In zen Buddhism there is much reference to the concept of "beginner's mind" -- the idea of being open, approaching all with few preconceptions, willing to learn what is there to learn. You can't pour anything into a full vessel. It's hard for me to let go of my know-it-all attitude, although I realize my doing so must come as a relief to those who know me.

Accepting that I don't actually know much at all is a relief to me too. And research on the adult brain shows that neurogenesis occurs most when we are learning something new -- not when we've mastered it, but in the beginning, when we are working hardest and making mistakes. What if you could approach everything as if you were just starting out? Start on your 0th finger. And don't worry if you lose count.

Wednesday, February 15, 2012

Another thing

My sister says grief is a bit like drowning. I know that despair, and have felt it at times far less desperate than these. I tell her, stop struggling, let yourself float up, and breathe slow and deep. Lungs full of air cannot sink.

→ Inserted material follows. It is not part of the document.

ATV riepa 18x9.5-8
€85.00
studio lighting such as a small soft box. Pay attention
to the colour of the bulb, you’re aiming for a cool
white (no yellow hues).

Saturday, February 11, 2012

What I'm learning from the mountain

I'm just collecting these thoughts here for now. There's a reason for them, I'm just not ready to put it all together yet. I've been planning to climb Kilimanjaro with a group of friends and family and in preparing myself for that, I realize how much it is like surviving losing Jesse. So I'm keeping track of what I wake up thinking, when it's something that helps me survive a day a little better. 
For people who find this blog by googling things like "insanity of long term grief "or "mourning loss of child"  (it hurts to know you are out there suffering, and that this is one of the few small lifelines the Internet has tossed you, when you are falling like I did--like I do) I hope this gives you something -- I know it's not much, but knowing that this is part of being human -- beyond culture, across time from before we all walked upright -- means that you are not alone. That your grief transcends you even as you transcend it; and that we are closer connected through it-- and as alone as grief may make you feel, it's exactly because of it that you are not alone. 
You are one with everything that makes us human. Learning how to manage this newly discovered part of your greater self is not easy. It's painful. But it is exactly what you need to do. I'm not all that good at it either, so take the lessons that appear here for what they are worth, some things I've learned that seem to help me avoid despair, but also things that make me feel life is still worth living, that there is a reason to take another step, even if I don't know where I will end up.
1. There are stretches where the path is very narrow and steep, and the dropoff seems to fall straight down for miles. People say "don't look down," but you'll have to look down once in a while to find and keep your footing. The trick is to avoid letting your mind consider how far you might fall, or how much longer you can climb. Keep your focus on where you want your foot and hand to go next.
2. Letting go of falling is not the same as having no gravity. I can guide my foot back from the edge, but that's not the same as walking across my own room. Respect the cost of keeping balance.